# MATERIAL FOR THE TASK
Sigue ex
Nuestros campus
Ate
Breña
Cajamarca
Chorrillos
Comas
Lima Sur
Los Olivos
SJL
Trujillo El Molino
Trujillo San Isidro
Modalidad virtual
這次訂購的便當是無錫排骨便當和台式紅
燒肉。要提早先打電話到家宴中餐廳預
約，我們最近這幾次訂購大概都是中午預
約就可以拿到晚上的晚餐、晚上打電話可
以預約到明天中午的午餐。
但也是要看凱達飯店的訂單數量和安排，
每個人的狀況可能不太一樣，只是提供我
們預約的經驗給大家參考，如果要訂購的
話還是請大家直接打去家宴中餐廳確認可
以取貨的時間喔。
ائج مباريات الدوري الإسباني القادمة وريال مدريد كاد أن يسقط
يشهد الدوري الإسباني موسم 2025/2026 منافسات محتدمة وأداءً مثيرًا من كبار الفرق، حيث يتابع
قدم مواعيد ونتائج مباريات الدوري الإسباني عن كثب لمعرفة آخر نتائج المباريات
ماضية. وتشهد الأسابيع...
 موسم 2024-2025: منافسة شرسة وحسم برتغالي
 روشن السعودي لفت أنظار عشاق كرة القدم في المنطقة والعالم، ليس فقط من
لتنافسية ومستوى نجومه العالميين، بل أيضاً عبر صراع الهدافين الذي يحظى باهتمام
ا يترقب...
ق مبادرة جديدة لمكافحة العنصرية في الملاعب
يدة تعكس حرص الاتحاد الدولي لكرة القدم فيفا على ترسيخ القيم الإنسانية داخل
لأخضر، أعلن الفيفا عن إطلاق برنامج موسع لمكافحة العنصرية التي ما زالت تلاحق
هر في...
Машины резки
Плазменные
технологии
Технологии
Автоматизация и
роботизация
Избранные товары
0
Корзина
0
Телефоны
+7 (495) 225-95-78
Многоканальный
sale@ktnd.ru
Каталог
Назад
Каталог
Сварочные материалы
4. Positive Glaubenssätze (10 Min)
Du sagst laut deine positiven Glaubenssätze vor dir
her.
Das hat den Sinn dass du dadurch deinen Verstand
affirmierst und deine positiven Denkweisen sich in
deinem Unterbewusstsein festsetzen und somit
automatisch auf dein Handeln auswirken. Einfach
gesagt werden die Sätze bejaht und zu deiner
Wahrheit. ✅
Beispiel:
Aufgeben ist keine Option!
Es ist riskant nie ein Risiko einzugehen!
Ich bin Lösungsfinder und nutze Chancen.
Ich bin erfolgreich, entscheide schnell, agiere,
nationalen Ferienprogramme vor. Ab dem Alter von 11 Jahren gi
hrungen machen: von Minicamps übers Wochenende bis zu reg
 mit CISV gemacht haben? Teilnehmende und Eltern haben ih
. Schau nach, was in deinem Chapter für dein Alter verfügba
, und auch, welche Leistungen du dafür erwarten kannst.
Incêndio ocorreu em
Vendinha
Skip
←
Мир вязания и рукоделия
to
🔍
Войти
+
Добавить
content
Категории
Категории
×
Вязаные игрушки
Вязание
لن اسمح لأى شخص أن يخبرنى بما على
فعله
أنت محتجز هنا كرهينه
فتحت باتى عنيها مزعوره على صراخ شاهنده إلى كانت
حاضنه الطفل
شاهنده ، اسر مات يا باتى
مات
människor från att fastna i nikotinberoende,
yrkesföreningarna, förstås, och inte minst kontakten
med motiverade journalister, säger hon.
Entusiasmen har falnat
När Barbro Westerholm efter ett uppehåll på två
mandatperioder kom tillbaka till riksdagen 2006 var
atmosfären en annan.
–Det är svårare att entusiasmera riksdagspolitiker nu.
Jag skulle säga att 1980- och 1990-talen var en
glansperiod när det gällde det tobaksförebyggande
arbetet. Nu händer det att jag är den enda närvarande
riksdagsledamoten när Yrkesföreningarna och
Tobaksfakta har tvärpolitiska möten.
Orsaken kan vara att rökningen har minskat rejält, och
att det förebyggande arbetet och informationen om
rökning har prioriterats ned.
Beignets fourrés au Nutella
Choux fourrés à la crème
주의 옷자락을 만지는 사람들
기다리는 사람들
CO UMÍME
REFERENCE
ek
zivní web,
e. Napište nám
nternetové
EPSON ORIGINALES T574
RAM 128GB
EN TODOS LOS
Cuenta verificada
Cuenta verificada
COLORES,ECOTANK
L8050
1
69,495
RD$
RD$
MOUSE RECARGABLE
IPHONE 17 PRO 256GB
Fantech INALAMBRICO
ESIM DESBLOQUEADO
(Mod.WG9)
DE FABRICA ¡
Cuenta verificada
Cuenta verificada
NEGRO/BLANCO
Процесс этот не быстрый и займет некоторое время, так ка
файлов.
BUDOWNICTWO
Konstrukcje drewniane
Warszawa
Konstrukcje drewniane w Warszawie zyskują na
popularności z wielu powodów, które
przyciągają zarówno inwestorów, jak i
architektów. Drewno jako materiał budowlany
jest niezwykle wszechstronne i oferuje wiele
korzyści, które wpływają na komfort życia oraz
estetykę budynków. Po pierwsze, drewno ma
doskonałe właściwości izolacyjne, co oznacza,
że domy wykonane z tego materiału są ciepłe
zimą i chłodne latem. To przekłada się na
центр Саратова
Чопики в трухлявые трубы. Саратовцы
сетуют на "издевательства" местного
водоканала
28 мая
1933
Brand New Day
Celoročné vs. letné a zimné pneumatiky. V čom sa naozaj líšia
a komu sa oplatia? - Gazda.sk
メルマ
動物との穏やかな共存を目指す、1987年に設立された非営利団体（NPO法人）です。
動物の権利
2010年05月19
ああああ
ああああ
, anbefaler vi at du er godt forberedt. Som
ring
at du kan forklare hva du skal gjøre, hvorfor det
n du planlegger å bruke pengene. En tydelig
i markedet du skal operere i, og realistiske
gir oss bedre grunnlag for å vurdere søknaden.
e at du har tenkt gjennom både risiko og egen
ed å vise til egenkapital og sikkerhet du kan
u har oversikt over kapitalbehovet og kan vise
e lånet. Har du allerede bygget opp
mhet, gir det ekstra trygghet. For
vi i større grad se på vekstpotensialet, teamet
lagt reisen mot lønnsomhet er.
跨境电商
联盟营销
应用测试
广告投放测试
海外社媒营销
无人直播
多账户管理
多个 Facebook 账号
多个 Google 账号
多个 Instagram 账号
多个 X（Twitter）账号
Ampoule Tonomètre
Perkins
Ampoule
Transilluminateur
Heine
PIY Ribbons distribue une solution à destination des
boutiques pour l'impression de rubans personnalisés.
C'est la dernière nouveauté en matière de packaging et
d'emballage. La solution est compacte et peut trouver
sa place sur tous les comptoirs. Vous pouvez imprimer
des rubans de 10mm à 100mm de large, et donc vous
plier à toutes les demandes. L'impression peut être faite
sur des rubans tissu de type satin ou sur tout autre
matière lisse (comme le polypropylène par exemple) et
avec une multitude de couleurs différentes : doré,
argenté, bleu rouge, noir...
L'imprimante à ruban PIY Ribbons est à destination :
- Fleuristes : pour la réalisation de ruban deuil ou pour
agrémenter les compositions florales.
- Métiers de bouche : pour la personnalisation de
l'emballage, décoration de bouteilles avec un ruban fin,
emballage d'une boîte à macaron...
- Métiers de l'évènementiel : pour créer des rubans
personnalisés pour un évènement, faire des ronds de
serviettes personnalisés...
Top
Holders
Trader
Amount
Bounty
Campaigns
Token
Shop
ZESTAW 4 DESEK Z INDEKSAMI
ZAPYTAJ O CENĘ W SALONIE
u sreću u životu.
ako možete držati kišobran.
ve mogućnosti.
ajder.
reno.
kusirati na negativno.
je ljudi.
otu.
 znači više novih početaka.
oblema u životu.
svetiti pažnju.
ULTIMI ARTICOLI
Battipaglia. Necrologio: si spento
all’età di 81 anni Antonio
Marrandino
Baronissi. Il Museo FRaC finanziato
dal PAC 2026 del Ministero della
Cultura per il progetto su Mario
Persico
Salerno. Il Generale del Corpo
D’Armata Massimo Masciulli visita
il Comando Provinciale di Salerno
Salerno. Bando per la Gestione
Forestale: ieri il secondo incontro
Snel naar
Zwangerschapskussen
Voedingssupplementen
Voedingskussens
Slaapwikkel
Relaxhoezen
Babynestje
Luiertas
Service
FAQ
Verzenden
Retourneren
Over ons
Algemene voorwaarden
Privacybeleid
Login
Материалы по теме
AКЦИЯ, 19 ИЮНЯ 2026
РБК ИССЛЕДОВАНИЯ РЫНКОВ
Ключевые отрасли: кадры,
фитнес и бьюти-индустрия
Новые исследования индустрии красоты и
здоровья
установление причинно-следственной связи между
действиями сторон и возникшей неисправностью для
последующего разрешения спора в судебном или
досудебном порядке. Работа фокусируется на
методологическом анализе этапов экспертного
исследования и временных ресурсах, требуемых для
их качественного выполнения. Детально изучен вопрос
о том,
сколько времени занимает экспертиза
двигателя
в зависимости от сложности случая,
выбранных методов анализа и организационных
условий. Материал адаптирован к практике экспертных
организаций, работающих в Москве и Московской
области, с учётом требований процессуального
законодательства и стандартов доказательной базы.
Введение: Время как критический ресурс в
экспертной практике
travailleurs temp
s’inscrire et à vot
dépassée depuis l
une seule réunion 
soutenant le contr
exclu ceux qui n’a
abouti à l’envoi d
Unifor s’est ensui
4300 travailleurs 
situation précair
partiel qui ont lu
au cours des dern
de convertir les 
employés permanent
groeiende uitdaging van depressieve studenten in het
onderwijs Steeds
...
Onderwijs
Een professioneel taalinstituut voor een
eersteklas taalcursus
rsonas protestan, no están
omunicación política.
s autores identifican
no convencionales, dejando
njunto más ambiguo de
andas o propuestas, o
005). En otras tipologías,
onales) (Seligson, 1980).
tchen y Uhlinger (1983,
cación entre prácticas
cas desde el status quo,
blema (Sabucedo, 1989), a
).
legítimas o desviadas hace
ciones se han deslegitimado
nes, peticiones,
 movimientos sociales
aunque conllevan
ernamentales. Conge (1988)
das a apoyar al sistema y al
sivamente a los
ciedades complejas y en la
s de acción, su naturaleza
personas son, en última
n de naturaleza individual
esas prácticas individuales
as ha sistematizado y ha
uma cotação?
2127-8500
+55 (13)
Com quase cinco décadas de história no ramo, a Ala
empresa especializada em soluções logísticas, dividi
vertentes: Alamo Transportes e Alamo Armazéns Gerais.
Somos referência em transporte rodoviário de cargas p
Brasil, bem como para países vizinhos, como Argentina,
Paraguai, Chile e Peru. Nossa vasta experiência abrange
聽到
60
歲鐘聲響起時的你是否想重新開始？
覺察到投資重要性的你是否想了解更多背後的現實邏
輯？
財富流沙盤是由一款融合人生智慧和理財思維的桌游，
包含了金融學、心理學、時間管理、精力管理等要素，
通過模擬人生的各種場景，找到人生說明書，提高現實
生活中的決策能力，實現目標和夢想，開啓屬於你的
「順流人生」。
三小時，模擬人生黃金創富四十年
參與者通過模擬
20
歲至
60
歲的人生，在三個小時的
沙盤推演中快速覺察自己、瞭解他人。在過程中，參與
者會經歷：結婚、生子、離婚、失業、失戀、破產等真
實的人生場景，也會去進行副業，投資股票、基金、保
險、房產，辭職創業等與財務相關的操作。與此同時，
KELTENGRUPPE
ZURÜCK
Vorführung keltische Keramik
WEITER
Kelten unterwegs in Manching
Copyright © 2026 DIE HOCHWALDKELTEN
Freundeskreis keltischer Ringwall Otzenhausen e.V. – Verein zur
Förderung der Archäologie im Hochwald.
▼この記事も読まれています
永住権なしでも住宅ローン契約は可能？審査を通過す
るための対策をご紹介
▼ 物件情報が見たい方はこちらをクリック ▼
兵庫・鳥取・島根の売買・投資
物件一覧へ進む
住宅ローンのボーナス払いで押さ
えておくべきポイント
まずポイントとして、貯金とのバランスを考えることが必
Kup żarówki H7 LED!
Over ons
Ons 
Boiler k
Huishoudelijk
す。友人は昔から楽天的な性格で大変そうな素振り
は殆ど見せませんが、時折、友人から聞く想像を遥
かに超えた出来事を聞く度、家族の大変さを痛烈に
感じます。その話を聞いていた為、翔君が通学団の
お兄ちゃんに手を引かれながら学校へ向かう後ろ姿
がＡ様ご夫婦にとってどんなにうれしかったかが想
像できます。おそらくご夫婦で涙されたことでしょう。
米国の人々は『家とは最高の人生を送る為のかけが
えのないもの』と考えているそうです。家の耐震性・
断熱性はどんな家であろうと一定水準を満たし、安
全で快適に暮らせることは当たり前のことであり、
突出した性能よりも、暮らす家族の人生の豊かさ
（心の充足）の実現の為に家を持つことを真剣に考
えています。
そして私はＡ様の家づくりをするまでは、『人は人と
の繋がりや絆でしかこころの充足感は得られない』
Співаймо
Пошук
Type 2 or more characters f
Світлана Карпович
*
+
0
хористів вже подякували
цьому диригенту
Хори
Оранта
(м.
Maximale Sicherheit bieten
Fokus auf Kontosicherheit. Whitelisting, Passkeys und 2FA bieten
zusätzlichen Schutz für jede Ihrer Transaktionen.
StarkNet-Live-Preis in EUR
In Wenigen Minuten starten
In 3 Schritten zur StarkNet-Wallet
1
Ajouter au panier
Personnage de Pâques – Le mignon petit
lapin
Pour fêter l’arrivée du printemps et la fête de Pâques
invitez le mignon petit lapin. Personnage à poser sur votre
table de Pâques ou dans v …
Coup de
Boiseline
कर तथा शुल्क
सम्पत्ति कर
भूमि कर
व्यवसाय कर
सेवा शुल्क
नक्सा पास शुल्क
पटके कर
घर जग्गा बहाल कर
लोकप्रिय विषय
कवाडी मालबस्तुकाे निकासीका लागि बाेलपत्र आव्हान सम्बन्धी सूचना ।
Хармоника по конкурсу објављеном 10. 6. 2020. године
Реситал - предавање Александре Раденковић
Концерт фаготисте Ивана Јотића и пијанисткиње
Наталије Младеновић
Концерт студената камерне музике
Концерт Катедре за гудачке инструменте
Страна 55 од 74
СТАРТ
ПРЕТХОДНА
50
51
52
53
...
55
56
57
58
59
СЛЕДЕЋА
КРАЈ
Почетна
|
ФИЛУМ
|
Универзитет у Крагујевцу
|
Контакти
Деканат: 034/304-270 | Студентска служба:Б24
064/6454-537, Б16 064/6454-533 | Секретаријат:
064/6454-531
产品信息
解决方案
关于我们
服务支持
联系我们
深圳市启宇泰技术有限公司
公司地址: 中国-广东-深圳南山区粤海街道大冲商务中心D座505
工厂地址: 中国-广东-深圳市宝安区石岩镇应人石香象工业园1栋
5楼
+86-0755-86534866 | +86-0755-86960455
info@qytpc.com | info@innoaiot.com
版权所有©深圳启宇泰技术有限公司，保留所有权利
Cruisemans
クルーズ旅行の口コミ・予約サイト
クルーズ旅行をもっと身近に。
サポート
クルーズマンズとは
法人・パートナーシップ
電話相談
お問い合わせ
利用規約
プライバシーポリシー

# GOAL OF THE EXERCISE
Transcribe the records above exactly, beginning at the line that contains "Voedingskussens" and ending with the line that contains "действиями сторон и", both included, and nothing else.

# WORKED SOLUTION
Voedingskussens
Slaapwikkel
Relaxhoezen
Babynestje
Luiertas
Service
FAQ
Verzenden
Retourneren
Over ons
Algemene voorwaarden
Privacybeleid
Login
Материалы по теме
AКЦИЯ, 19 ИЮНЯ 2026
РБК ИССЛЕДОВАНИЯ РЫНКОВ
Ключевые отрасли: кадры,
фитнес и бьюти-индустрия
Новые исследования индустрии красоты и
здоровья
установление причинно-следственной связи между
действиями сторон и возникшей неисправностью для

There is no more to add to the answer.